Angela Saini credits her egalitarian upbringing and father in particular for being able to study engineering at university. A science journalist and author her new book Inferior: How Science Got Women Wrong and the New Research That’s Rewriting The Story looks at how over centuries women have been constantly discriminated against when they have aspired to pursue a career in Science.
She says part of the motivation to write this book was to simply know herself better – “As women, we get fed such contradictory information about ourselves. We’re told that we’re not as smart, that we are more empathetic or intuitive. I simply wanted to get to the facts and understand why controversies exist in the sciences. It turned out that the female body and mind is a very bitter scientific battleground.”
“As women, we get fed such contradictory information about ourselves. We’re told that we’re not as smart, that we are more empathetic or intuitive. I simply wanted to get to the facts and understand why controversies exist in the sciences.”
Saini’s educational background is illustrious. She did her masters in Engineering from the University of Oxford, followed by a second master in Science and Security from King’s College London. The former BBC journalist was also a Knight Science Journalism Fellow at the Massachusetts Institute of Technology between 2012 and 2013. Her interest in journalism piqued after writing for her university paper as a student.
She adds, “I think, looking back, it was inevitable that I’d end up as a journalist and author. I tried journalism after university with a view to falling back on engineering if I failed, but fortunately, it all worked out. My first job was with Frontline magazine in New Delhi, under the very brilliant editor Praveen Swami. I then secured a traineeship with ITN in London, and it was all set from there.”

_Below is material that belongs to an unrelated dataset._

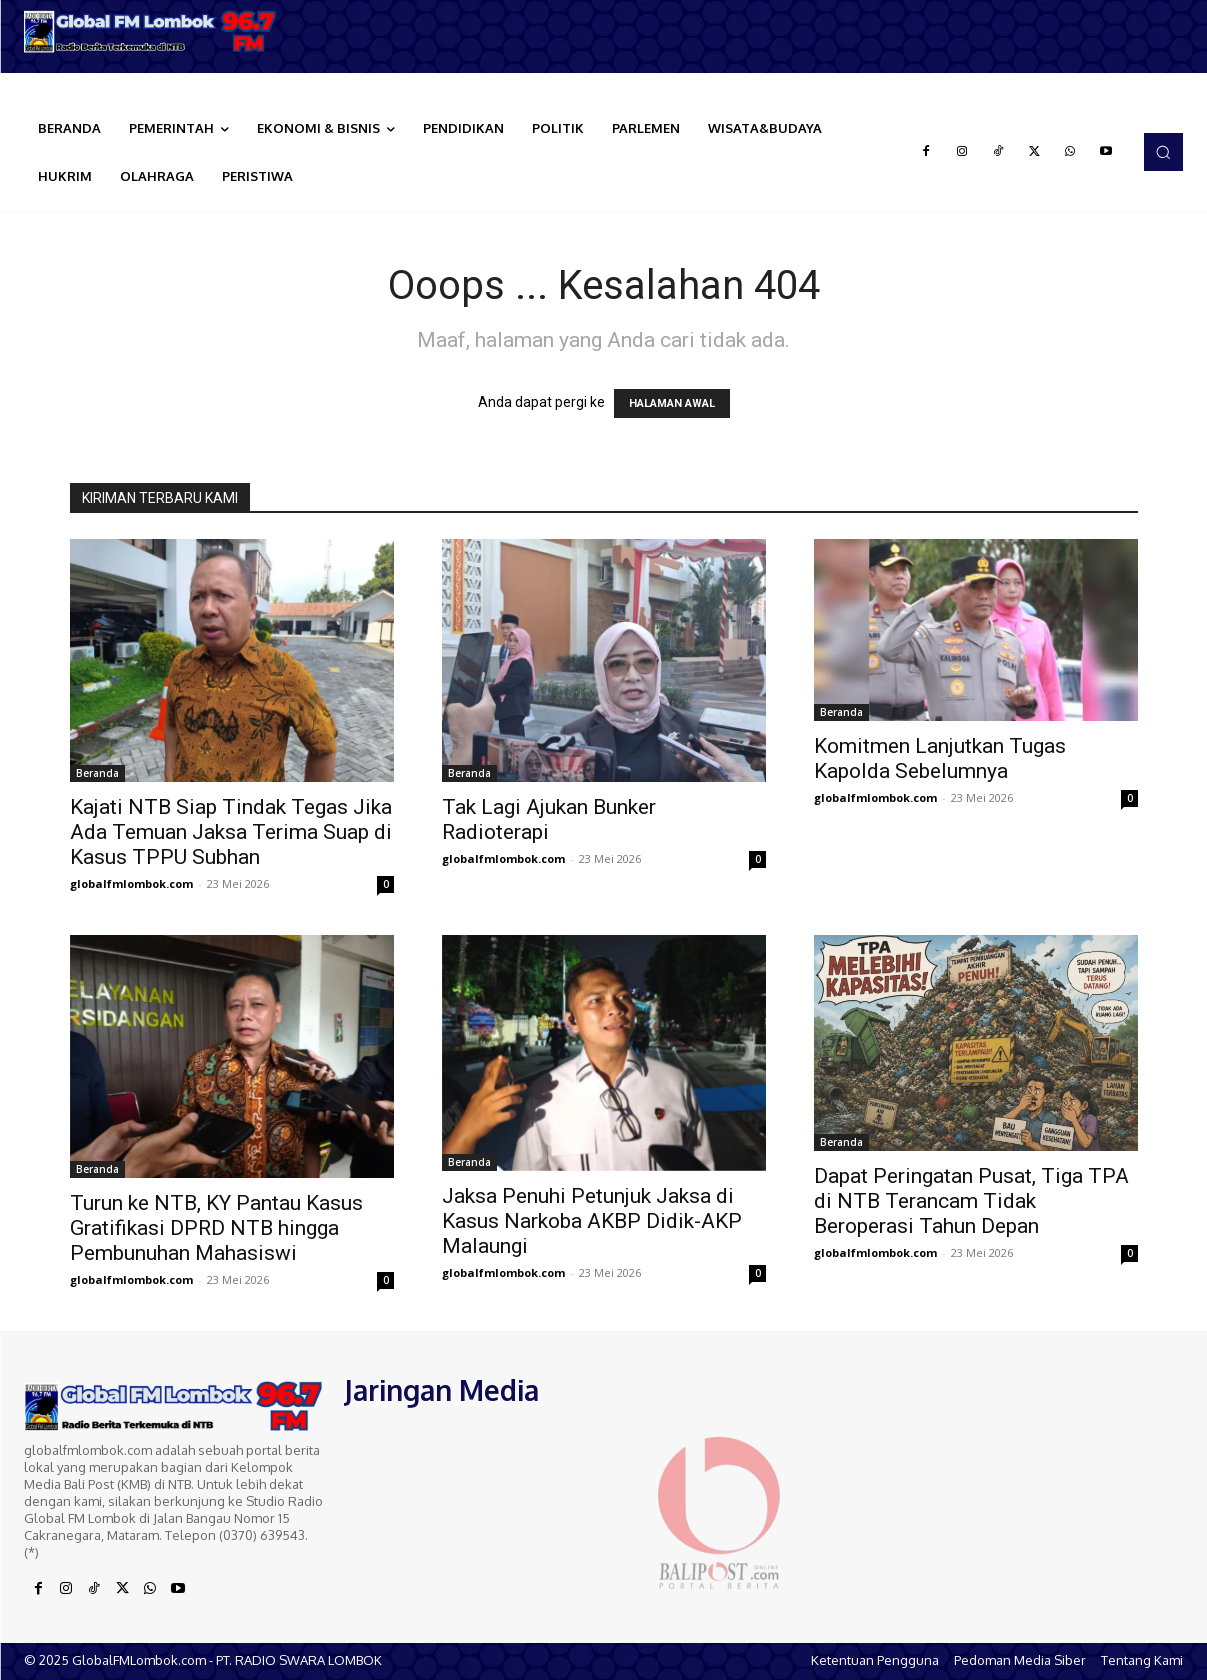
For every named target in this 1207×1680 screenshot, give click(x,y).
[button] (1163, 152)
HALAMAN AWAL (672, 403)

Getting out there and finding the biggest story which no one else has is the biggest challenge for Saini, whose first book Geek Nation was about how India has been transforming itself into a global science superpower. Going the extra mile for an interview, or under the skin of a story, is both challenging and exhilarating at the same time. Although she does admit that there are people within Science who still think that women are not cut out for it.
“But I didn’t hear comments like that until I started working as a journalist. As a student, despite being a rarity as a female in my classes, I never felt anything but supported and encouraged. People wanted me to win,” she says.

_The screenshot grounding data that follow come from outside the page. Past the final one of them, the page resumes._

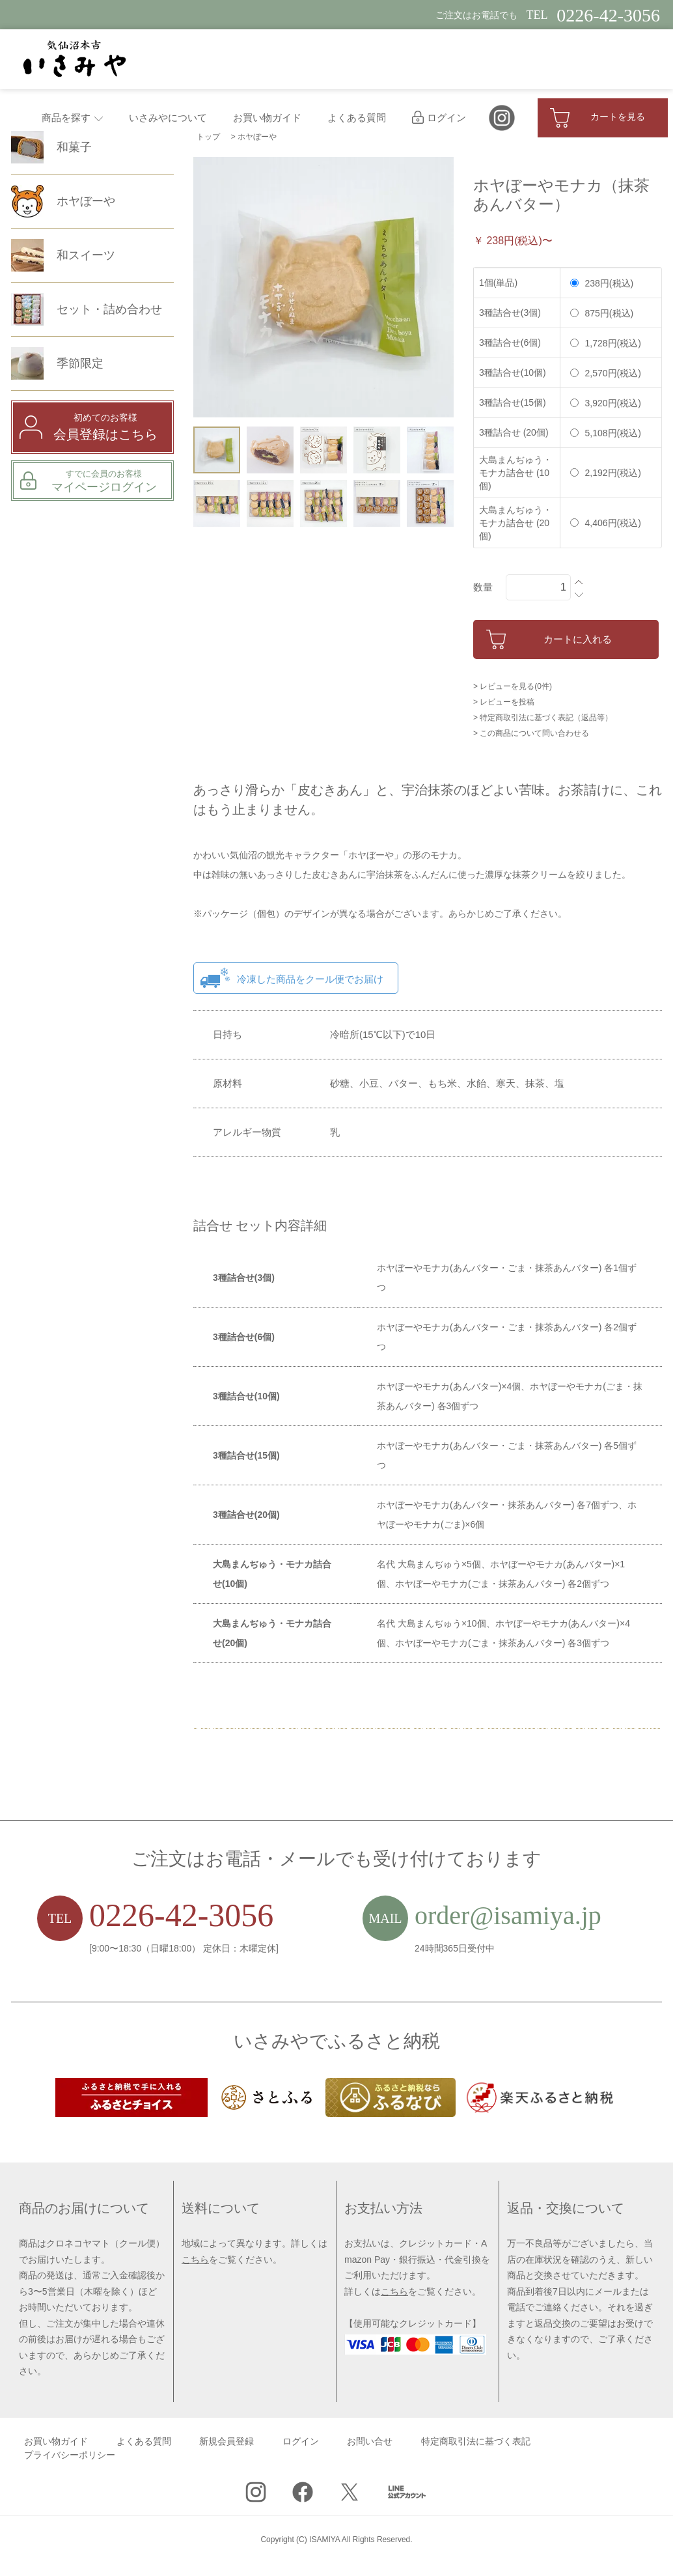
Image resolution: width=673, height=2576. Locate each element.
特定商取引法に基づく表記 (475, 2441)
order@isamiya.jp (508, 1915)
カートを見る (597, 118)
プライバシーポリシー (69, 2455)
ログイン (439, 118)
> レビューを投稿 (503, 702)
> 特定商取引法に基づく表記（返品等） (542, 717)
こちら (195, 2259)
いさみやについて (168, 118)
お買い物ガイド (267, 118)
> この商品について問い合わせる (531, 733)
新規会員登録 (226, 2441)
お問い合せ (369, 2441)
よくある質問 (356, 118)
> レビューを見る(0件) (512, 686)
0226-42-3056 (181, 1915)
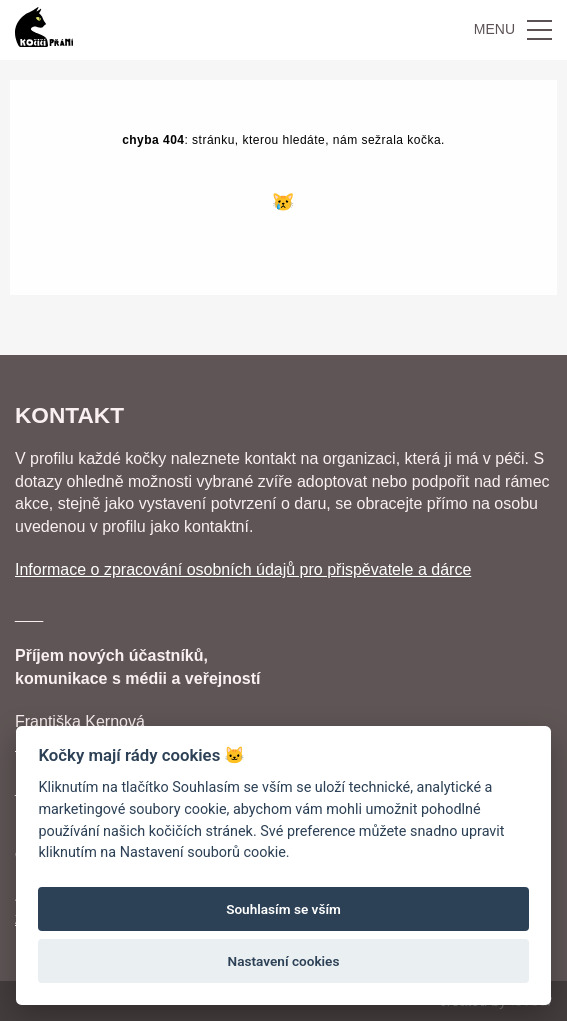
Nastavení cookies (284, 961)
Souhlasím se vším (283, 909)
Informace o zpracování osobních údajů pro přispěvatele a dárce (243, 569)
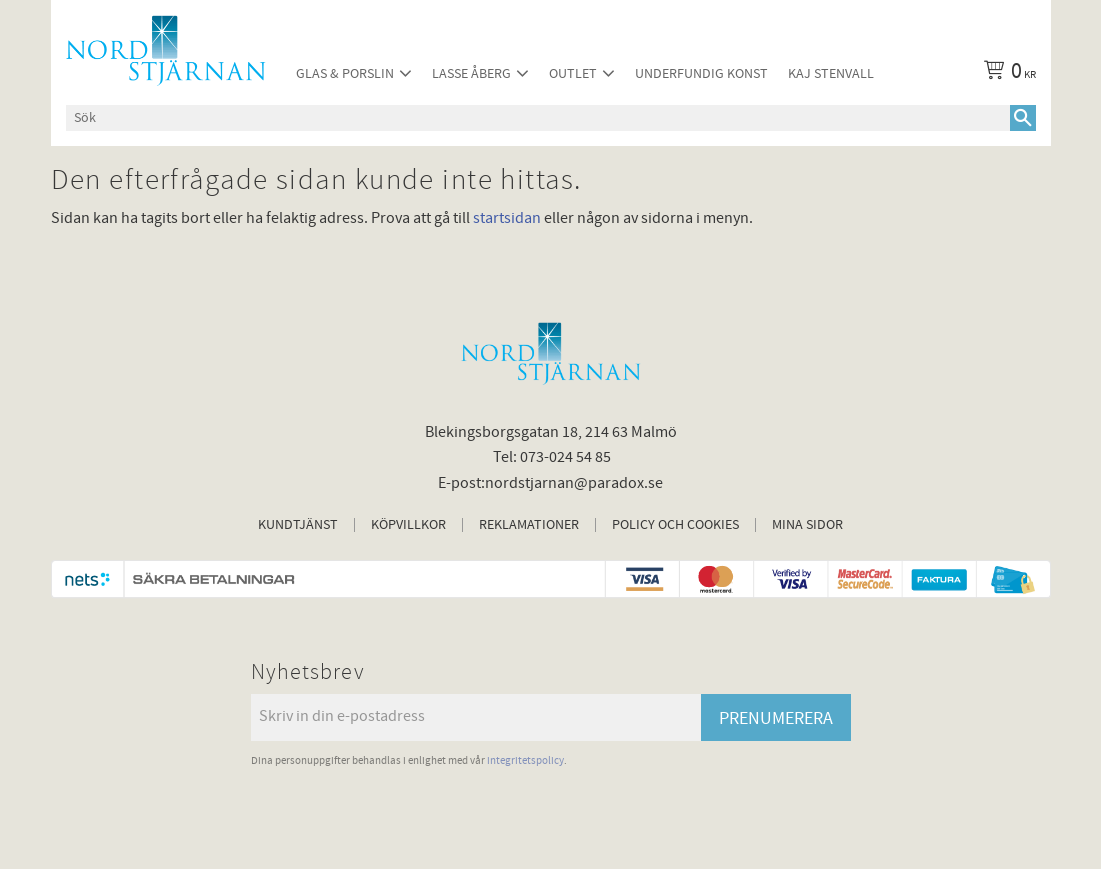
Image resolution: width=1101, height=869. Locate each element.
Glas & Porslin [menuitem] (345, 73)
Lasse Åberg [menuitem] (471, 73)
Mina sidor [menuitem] (807, 525)
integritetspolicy (525, 760)
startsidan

While we keep getting closer to achieving gender equality in the field of science, in some ways, the society is also more gendered than ever.
While we keep getting closer to achieving gender equality in the field of science, in some ways, the society is also more gendered than ever – “Go to a toy store and you will see separate pink and blue aisles. We remain committed to the idea that boys and girls are fundamentally different in their capabilities and desires.”
For her new book, Saini had absent-mindedly suggested the idea of doing a feminist book tour across various universities on Twitter and within a day her Tweet went viral. She got dozens of requests from universities all over the world. She says, “What I and the other organisers want to achieve is a movement of women within science – to have feminists rise up and say enough is enough, we want change, and going slow is not going to cut it anymore.”
When not writing, Angela Saini’s four-year-old son keeps her busy. She also runs a nonfiction science book club in London. The author wants to keep writing more books and doing journalism that makes her proud.